God knows that our world today is filled with anger. With lust too. Everywhere uncontrolled violence and sex: and all the damage and human misery they inflict. But with God's help, we Christians, adopted children of the Father, and temples of the Holy Spirit, have the power, and the freedom to opt out of the vicious, self-perpetuating circle. We ourselves can refuse to get angry.

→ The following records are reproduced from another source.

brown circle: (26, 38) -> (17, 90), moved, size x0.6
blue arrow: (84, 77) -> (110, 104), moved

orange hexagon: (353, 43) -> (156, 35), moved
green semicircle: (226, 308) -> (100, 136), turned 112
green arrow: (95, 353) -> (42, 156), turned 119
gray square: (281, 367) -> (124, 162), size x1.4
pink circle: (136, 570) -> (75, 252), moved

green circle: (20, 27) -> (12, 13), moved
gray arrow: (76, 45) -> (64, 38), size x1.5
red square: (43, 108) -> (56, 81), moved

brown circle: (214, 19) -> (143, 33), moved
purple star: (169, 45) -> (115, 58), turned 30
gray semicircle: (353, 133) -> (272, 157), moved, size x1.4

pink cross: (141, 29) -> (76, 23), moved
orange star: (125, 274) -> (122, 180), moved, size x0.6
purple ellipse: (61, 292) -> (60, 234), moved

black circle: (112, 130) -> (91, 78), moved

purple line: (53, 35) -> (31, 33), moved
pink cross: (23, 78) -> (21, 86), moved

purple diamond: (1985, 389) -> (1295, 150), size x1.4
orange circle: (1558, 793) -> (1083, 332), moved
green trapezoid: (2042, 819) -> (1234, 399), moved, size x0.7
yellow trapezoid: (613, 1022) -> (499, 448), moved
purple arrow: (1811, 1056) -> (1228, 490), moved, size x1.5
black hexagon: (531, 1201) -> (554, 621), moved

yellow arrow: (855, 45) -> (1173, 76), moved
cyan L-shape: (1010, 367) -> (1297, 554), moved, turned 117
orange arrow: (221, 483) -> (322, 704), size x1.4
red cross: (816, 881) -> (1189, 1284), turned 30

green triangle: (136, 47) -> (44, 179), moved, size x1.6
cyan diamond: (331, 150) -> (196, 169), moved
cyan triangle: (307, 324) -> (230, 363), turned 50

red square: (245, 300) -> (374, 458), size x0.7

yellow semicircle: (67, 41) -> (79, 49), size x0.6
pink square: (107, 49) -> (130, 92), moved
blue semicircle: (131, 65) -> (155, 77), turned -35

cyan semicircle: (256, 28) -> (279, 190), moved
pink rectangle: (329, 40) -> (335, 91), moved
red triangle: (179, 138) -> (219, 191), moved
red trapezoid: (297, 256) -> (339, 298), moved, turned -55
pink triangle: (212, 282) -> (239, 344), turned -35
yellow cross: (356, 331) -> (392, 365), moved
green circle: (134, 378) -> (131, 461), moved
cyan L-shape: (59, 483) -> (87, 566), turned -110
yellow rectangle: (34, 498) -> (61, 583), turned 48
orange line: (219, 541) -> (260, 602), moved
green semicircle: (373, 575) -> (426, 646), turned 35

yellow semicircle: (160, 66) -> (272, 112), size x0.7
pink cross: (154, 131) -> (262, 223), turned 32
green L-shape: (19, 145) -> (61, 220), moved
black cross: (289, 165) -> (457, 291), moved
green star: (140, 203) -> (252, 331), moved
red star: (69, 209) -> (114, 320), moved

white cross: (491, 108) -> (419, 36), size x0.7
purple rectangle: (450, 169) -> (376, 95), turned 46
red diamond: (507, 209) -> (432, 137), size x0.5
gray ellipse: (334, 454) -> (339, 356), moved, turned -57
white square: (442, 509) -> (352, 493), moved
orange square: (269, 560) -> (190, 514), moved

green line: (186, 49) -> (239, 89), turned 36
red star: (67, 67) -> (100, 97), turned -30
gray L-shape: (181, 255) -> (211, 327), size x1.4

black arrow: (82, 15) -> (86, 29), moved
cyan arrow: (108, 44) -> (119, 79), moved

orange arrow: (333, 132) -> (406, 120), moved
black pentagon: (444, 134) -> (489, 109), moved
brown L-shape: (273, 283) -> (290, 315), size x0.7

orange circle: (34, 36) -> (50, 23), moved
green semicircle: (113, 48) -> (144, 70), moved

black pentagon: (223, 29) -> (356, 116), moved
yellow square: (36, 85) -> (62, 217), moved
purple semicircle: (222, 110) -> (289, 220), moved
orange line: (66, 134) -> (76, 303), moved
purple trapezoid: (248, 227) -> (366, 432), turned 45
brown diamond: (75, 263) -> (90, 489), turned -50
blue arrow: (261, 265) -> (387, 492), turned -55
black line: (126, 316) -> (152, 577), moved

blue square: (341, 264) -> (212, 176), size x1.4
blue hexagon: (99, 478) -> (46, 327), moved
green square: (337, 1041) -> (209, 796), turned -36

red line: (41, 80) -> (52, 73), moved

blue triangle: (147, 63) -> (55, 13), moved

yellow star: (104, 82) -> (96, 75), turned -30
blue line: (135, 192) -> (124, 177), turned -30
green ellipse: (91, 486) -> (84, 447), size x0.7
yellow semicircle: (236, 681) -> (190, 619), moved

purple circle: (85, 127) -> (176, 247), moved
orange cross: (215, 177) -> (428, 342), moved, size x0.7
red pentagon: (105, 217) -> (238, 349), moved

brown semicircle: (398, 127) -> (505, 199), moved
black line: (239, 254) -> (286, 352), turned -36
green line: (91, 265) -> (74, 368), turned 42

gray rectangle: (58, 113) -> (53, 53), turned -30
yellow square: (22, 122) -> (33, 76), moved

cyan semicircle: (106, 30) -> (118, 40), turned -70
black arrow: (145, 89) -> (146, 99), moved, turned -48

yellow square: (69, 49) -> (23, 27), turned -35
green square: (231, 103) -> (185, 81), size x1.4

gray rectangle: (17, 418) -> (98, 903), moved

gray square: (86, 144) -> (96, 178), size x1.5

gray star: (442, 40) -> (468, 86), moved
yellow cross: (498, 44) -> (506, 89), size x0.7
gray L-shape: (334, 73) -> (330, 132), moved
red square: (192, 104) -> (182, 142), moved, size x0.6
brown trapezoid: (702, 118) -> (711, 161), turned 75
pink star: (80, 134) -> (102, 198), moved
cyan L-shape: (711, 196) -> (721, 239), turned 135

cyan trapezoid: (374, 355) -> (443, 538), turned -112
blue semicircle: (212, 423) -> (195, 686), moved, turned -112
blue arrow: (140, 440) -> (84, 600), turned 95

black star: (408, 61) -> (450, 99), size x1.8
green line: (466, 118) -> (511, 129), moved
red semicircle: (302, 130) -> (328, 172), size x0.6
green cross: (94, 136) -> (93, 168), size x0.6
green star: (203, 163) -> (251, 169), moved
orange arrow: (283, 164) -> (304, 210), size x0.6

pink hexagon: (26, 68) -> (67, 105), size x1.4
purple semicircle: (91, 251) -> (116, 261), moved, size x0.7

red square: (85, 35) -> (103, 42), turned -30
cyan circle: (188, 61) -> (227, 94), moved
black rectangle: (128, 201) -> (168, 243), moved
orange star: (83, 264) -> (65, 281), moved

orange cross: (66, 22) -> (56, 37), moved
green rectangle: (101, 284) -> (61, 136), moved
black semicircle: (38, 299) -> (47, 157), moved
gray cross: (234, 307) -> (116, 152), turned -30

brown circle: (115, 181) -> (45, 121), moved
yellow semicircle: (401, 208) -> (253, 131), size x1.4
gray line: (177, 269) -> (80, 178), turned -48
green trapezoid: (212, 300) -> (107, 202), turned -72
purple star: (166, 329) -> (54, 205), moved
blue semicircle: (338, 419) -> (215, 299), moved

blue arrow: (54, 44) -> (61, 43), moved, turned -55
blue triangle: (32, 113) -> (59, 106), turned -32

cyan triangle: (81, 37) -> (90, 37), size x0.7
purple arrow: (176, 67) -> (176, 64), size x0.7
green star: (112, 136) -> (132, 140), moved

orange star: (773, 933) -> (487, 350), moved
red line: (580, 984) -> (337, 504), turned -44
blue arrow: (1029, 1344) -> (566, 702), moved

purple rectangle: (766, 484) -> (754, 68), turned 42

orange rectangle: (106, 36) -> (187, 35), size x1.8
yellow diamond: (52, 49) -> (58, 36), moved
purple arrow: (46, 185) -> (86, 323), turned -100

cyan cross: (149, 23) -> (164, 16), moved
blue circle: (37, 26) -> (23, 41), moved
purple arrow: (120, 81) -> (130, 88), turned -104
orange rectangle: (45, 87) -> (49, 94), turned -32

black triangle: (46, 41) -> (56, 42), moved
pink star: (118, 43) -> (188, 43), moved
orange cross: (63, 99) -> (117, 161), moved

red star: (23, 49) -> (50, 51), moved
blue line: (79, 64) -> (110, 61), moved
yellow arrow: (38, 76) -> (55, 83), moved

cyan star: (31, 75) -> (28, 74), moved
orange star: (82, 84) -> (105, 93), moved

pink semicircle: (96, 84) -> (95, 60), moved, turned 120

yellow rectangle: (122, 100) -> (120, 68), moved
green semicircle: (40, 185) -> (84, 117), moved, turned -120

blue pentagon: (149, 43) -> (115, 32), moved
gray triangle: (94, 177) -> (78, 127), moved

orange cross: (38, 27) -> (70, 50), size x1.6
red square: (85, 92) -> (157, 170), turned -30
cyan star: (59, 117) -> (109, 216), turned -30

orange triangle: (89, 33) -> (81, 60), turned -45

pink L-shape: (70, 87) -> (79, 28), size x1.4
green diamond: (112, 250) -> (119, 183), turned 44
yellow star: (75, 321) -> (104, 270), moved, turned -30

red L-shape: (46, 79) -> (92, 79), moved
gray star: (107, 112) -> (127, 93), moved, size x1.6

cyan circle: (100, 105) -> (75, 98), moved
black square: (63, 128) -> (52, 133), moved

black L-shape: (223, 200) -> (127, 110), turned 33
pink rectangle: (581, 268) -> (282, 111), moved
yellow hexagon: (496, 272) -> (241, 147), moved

Meanwhile, the natural remedies for anger should not be under-estimated. Some passions can be deflated simply by adequate sleep, fresh air and exercise. Singing helps: the calming effect of Gregorian Chant especially is widely recognized. And it is wonderful what therapy can be found in a cup of tea, or an aspirin, But of course the only radical antidote for anger, and for every other vice, is the love of God. Let me leave the last word on this subject to the great English mystic Walter Hilton (1340-1396):

"To one who truly loves God, it requires no great effort to endure every vexation and annoyance, because Divine Love, that is the Holy Spirit, fights for him and imperceptibly destroys all feelings of anger and resentment. His spiritual union with God and the experience of His blessed love renders his soul so quiet and peaceful, so patient and devoted, that he is unaffected by the contempt and criticism inflicted upon him by men. He refuses to get angry, for to do so would be to lose his peace of soul, and he does not wish to do this. It is easier for him to forget all the wrongs done to him than for another man to forgive even when pardon is asked. He would rather forget than forgive, for he finds that easier. But love and humility of this degree are beyond unaided human achievement; they become possible only by the working of the Holy Spirit in those whom He makes true lovers of God" (The Ladder of Perfection II, 38).